** Your instructions **
Transcribe exactly everything in the data below from the line containing "n cookies. Er" down to the line containing "kelijk en veilig shoppen", both lines included and nothing further.

** Entries shown **
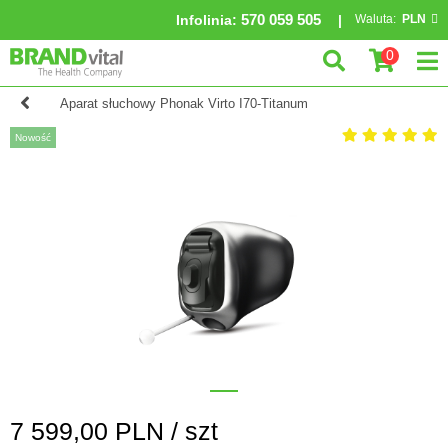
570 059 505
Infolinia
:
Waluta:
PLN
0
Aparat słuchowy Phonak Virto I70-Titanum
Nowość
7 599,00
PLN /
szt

* * *

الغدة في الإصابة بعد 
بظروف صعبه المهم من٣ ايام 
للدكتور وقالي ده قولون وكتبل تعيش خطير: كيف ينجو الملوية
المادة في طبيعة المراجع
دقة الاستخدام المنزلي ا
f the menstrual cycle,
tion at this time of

...

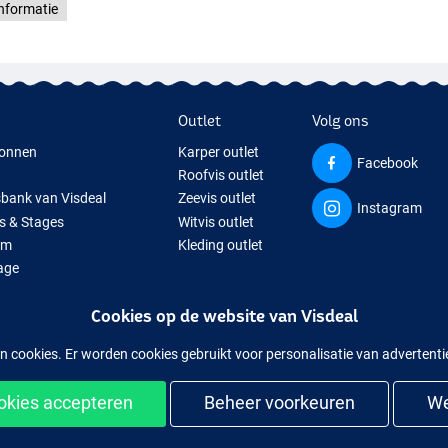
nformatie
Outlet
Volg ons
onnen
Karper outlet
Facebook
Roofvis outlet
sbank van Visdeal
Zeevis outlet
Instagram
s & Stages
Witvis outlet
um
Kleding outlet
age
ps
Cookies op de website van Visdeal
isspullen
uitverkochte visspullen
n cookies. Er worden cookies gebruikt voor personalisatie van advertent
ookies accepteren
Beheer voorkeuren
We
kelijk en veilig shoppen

** Answer box **
n cookies. Er worden cookies gebruikt voor personalisatie van advertent
ookies accepteren
Beheer voorkeuren
We
kelijk en veilig shoppen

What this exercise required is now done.